What the exercise asks:
I would like the lines below, from the one with "Black conscience day 2027" through the one with "Cooperative is in accordance with government", copied exactly and without any pictures.

Information provided:
++++++++

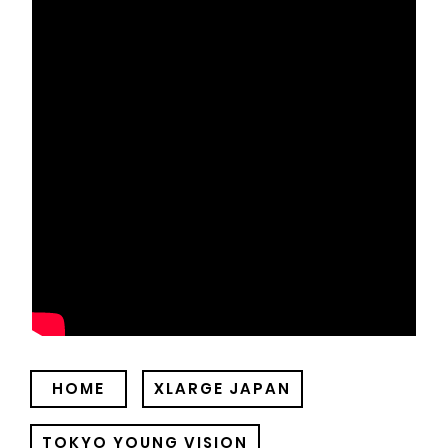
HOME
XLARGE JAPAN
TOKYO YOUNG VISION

++++++++

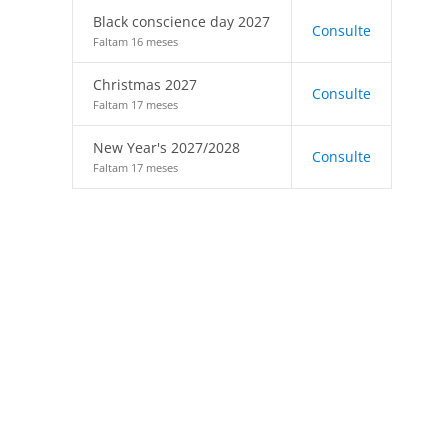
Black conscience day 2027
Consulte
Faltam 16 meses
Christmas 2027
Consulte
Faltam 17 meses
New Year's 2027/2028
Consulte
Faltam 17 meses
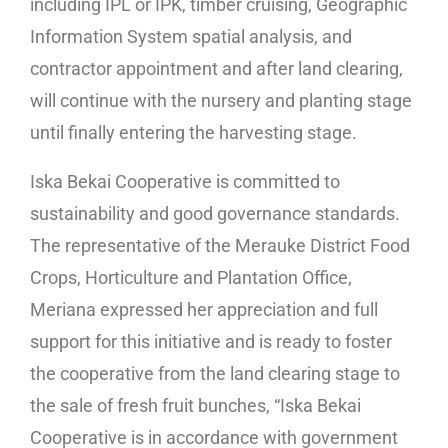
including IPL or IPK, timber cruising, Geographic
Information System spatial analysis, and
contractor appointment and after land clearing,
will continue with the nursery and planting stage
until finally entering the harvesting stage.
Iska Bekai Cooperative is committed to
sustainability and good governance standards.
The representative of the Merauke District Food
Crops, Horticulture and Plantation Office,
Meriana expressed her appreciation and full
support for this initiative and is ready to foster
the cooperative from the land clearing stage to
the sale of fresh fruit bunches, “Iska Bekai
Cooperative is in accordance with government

++++++++

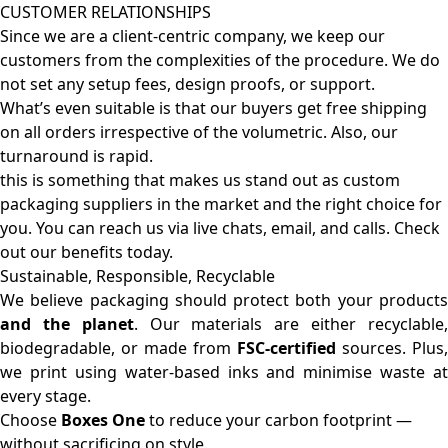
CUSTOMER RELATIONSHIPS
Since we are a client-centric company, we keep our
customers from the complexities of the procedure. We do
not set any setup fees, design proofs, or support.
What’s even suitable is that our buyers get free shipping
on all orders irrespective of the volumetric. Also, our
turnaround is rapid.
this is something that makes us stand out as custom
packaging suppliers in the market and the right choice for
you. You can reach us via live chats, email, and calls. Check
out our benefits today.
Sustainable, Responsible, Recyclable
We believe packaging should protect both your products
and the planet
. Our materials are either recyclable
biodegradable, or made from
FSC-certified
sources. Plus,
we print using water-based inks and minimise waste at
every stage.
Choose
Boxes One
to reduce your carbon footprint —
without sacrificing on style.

++++++++

Reply to the exercise:
Black conscience day 2027
Consulte
Faltam 16 meses
Christmas 2027
Consulte
Faltam 17 meses
New Year's 2027/2028
Consulte
Faltam 17 meses
including IPL or IPK, timber cruising, Geographic
Information System spatial analysis, and
contractor appointment and after land clearing,
will continue with the nursery and planting stage
until finally entering the harvesting stage.
Iska Bekai Cooperative is committed to
sustainability and good governance standards.
The representative of the Merauke District Food
Crops, Horticulture and Plantation Office,
Meriana expressed her appreciation and full
support for this initiative and is ready to foster
the cooperative from the land clearing stage to
the sale of fresh fruit bunches, “Iska Bekai
Cooperative is in accordance with government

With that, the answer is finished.